- Consider the following sequence $$a_{1}=3,\, a_{2}=4,\, a_{3}=6, \ldots, a_{n+1}=a_{n}+n, \ldots$$ a) Is $2006$ a number in the above sequence?

b) What is the $2007^{\text {th }}$ number in this sequence?

c) Calculate the sum of the first $100$ numbers in the above sequence? - Let $A B C$ be a right triangle with right angle at $A,$ and $\widehat{A C B}=54^{\circ} .$ Choose a point $E$ on the open ray in opposite direction to $C A$ such that $\widehat{A B E}=54^{\circ} .$ Prove that $B C < A E$
- Consider the following sum of $2006$ terms $$S=\sqrt{\frac{2+1}{2}}+\sqrt[3]{\frac{3+1}{3}}+\sqrt[4]{\frac{4+1}{4}}+\ldots+200 \sqrt[2]{\frac{2007+1}{2007}}.$$ Find $[S]$.
*(Here $[a]$ denote the largest integer which does not exceed $a$.)* - Solve the following system of equations $$\begin{cases} x-\dfrac{4}{x} &=2 y-\dfrac{2}{y} \\ 2 x &=y^{3}+3\end{cases}$$
- Let $a, b, c$ be numbers, all greater than or equal $-\dfrac{3}{2},$ such that $$a b c+a b+b c+c a+a+b+c \geq 0.$$ Prove that $a+b+c \geq 0$.
- Let $M$, $N$ and $P$ be three points outside a given triangle $A B C$ such that $$\angle C A N=\angle C B M=30^{\circ},\,\angle A C N=\angle B C M=20^{\circ},\,\angle P A B=\angle P B A=40^{\circ} .$$ Show that $M N P$ is an equilateral triangle.
- Let $A B C$ be a right triangle with right angle at $A$ and let $A H$ be the altitute through $A$. Denote by $I$, $I_{1}$, $I_{2}$ the incenters of the triangles $A B C$, $A H B$ and $A H C$. respectively. Prove that the circumcircle of the triangle $I I_{1} I_{2}$ is exactly the incircle of the triangle $A B C$.

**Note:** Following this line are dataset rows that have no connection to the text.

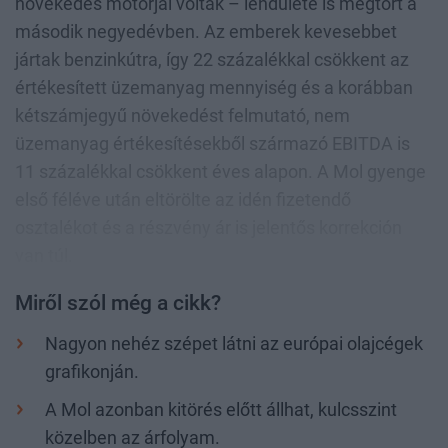
növekedés motorjai voltak – lendülete is megtört a
második negyedévben. Az emberek kevesebbet
jártak benzinkútra, így 22 százalékkal csökkent az
értékesített üzemanyag mennyiség és a korábban
kétszámjegyű növekedést felmutató, nem
üzemanyag értékesítésekből származó EBITDA is
11 százalékkal csökkent éves alapon. A Mol gyenge
első féléve után eltörölte az idén fizetendő
osztalékot és a részvény ár is jelentős korrekción
van túl.
Miről szól még a cikk?
Nagyon nehéz szépet látni az európai olajcégek
grafikonján.
A Mol azonban kitörés előtt állhat, kulcsszint
közelben az árfolyam.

- Find all functions $f: \mathbb{R}^{+} \rightarrow \mathbb{R}^{+}$ which satisfies the following identity $$ f(x) \cdot f(y)=f(x+y f(x)), \forall x, y \in \mathbb{R}^{+}$$
- Find the largest real number $m$ such that there exists a number $k$ in the interval $[1 ; 2]$ such that the following inequality $$\left(\frac{a}{b}+\frac{b}{c}+\frac{c}{a}\right)^{2 k} \geq(k+1)(a+b+c)\left(\frac{1}{a}+\frac{1}{b}+\frac{1}{c}\right)+m$$ is satisfied for all positive real numbers $a, b, c$.
- Let $\left(u_{k}\right)$ $(k=1,2, \ldots, n,)$ be an increasing sequence and let $A_{n}$ be the set of all positive numbers of the form $u_{i}-u_{j}$ $(1 \leq j<i \leq n)$. Prove that if $A_{n}$ has fewer that $n$ elements, then $\left(u_{k}\right)$ $(k=1,2, \ldots, n)$ forms an arithmetic sequence.
- Let $A B C D$ be a quadrilateral with nonparallel opposite sides and let $O$ denote the intersection of the diagonals $A C$ and $B D .$ The circumcircles of the triangles $O A B$ and $O C D$ meet at $X$ and $O$. The circumcircles of the triangles $O A B$ and $O C B$ meet at $Y$ and $O .$ The circles with diameters $A C$ and $B D$ intersect at $Z$ and $T$. Prove that either $X$, $Y$, $Z$, $T$ are colinear or they lie in a circle.
- Consider a closed polygon $A_{1} A_{2} \ldots A_{n}$ where each of its $n$ sides is tangent to a sphere $\mathscr{C}$ at center $O$ and radius $R .$ Let $G$ be the centroid of the system of points $A_{i}$, $i=1,2, \ldots, n$ (that is, $\overline{G A_{1}}+\overline{G A_{2}}+\ldots+\overline{G A_{n}}=\overrightarrow{0}$) and denote $\angle A_{i}=\angle A_{i-1} A_{i} A_{i+1}$
*(with the convention that $A_{0} \equiv A_{n}$ and $A_{n+1} \equiv A_{1}$.)*Prove the inequality $$ \sum_{i=1}^{n} \frac{G A_{i}}{\sin \frac{A_{i}}{2}} \geq \frac{1}{n R} \sum_{1 \leq i<j \leq n} A_{i} A_{j}^{2}$$